Brains can power up to get around Alzheimer's plaques

by Michael Slezak for New Scientist:

It's one of the biggest mysteries of Alzheimer's. The disease is associated with the formation of protein plaques in the brain, but why is it that some people with plaques seem not to have the disease?

Research suggests that some people's brains are able to reorganise during the early stages of Alzheimer's, delaying the appearance of initial symptoms.

The plaques in question are small mounds of a protein called beta-amyloid, and are found in the brains of people with Alzheimer's disease. Whether these plaques are a cause of the disease has been hotly debated. One reason for doubt is the appearance of plaques in many older people who have no symptoms of dementia at all.

Using fMRI to measure changes in blood flow around the brain, William Jagust from the University of California in Berkley and colleagues compared brain function in three groups of people without symptoms of dementia: 22 young people, 16 older people with beta-amyloid plaques and 33 older people without the plaques.

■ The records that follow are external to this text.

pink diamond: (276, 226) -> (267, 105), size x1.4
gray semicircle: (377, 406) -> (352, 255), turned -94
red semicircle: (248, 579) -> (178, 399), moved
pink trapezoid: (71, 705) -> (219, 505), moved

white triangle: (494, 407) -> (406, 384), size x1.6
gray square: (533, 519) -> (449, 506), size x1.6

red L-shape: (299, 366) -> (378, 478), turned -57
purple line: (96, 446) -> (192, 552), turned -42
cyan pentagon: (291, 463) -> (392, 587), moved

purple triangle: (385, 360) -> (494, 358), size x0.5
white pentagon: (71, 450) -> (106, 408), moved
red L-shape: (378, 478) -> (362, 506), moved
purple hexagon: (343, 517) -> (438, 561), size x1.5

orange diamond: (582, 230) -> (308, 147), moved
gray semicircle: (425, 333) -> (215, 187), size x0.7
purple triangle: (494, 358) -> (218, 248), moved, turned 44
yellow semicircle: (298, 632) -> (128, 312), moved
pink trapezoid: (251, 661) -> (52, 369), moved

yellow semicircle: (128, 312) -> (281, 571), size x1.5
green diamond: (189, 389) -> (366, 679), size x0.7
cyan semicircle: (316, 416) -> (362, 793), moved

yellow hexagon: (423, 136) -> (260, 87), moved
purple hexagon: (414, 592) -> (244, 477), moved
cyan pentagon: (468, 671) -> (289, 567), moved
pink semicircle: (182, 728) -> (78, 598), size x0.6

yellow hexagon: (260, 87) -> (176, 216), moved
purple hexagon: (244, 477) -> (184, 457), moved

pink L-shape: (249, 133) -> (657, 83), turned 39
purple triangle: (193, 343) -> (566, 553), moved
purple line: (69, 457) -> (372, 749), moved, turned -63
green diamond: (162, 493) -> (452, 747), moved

He asked each of them to memorise a photographed scene while inside the machine.

Jagust found that older people with plaques had increased blood flow – which means stronger activation of that brain area – in the regions of the brain that are usually activated during memory formation, compared with the older people who did not have plaques. The team then analysed whether this extra brain activation might be helping to compensate for the plaques.

Ramping up

Fifteen minutes after the scanning and memory task, the team presented the participants with six written details about the scenes, and asked them whether they were true or false. "We can relate the pattern of activity to the amount of detail they remember from the picture," Jagust says. "If you do that for 100 or 150 pictures, you get a global sense of how brain activity relates to the richness of the memory or the amount of detail of the memory."

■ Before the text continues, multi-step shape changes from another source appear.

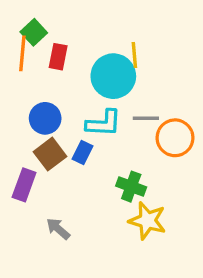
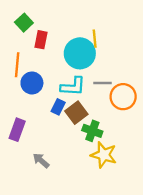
orange line: (22, 53) -> (17, 65), moved
brown square: (50, 154) -> (76, 113), moved

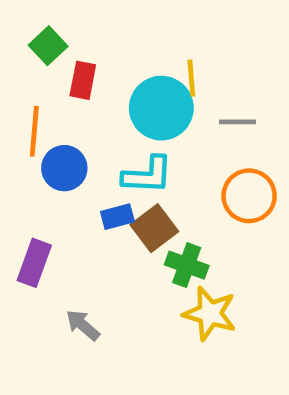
gray line: (103, 83) -> (238, 122), moved
blue rectangle: (58, 107) -> (117, 217), turned 49

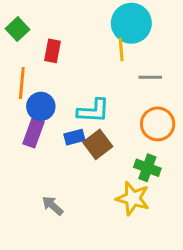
green square: (48, 46) -> (17, 29), moved
cyan circle: (161, 108) -> (131, 23), moved
purple rectangle: (34, 263) -> (34, 133), moved
green cross: (187, 265) -> (147, 168), moved

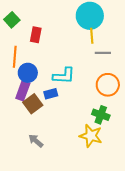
yellow line: (121, 49) -> (92, 36), moved
brown square: (98, 144) -> (33, 104), moved

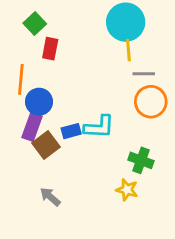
green square: (12, 20) -> (35, 23), moved
cyan L-shape: (64, 76) -> (99, 127), moved
orange circle: (108, 85) -> (151, 102), moved
yellow star: (91, 136) -> (127, 190), size x0.7

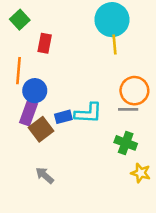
green square: (35, 23) -> (20, 20), moved
gray line: (144, 74) -> (128, 109), moved
yellow star: (127, 190) -> (141, 173), moved

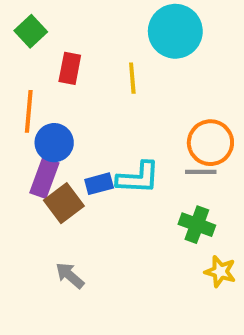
yellow line: (114, 45) -> (132, 78), moved

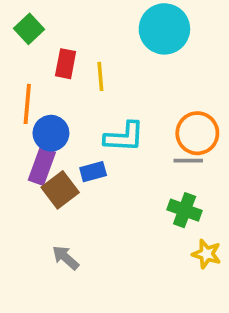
yellow line: (132, 78) -> (100, 76), moved
cyan L-shape: (138, 178) -> (124, 137), moved

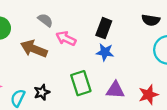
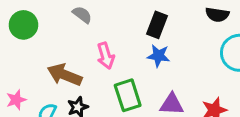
pink arrow: (66, 38) -> (106, 56), moved, turned -132
brown arrow: (34, 49) -> (65, 75), moved

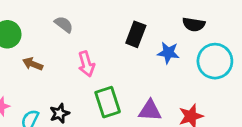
blue star: (158, 56) -> (168, 53), moved
brown arrow: (65, 75) -> (33, 64), moved, size x0.6

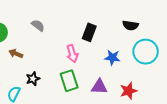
blue star: (168, 53) -> (112, 58), moved
pink arrow: (86, 64) -> (72, 54), moved
black star: (60, 113) -> (33, 79), moved

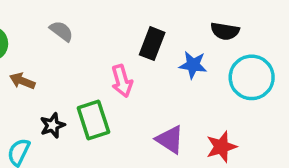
blue star: (112, 58) -> (193, 65), moved
green rectangle: (69, 81) -> (93, 120), moved
purple triangle: (99, 87) -> (170, 140), turned 30

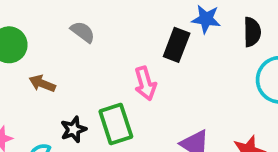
black semicircle: (225, 31) -> (252, 32), turned -100
blue star: (193, 65) -> (206, 19), moved

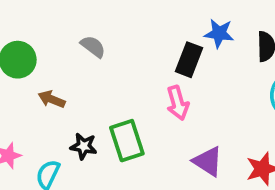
pink arrow: (145, 83) -> (178, 103), moved
black star: (73, 130) -> (84, 146), turned 30

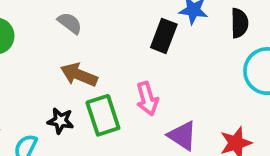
brown arrow: (52, 99) -> (79, 75), moved, size x1.4
pink arrow: (178, 103) -> (147, 99), moved

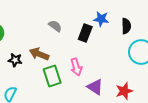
gray semicircle: (70, 23) -> (55, 26), moved
black star: (61, 121) -> (15, 60), moved

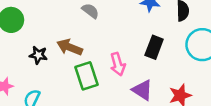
black rectangle: (85, 33) -> (154, 47), moved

And the results were clear. In the case of the older people with beta-amyloid, the more accurate their memory of the picture, the more active their brain had been when they studied the image in the fMRI. "That suggested to us that they were able to ramp up activity to retain more information," says Jagust. "We interpret this as a compensation or plasticity. The older people who didn't have amyloid in the brain did not do it."

This boosting of brain activity seems to be related to the amount of plaques a person had. The more beta-amyloid protein someone had, the more they tended to ramp up their brain activity while memorising the scene. However, this effect tailed off in the people with the greatest amount of plaques. "It suggests this is a transitory phenomenon. Eventually, this sort of compensation becomes lost. And that might be something that happens in the progression to cognitive decline," Jagust says.

Business as usual

The results could also help explain why some people have the plaques without appearing to have dementia. "The fact that brain amyloid is detectable in cognitively normal elderly subjects has been used historically as an argument to support the idea that amyloid may not be as toxic as suggested by experimental studies," says Roger Nitsch, a neuroscientist at the University of Zurich in Switzerland. "This work challenges this view by addressing how elderly subjects can retain normal cognition despite the presence of brain amyloid."

Ideally, people with Alzheimer's would take the test next, to see whether their brain activity also increases, or if they are unable to compensate for the plaques once the disease has progressed. However, it is harder to study people with cognitive problems because the task might prove too difficult to complete.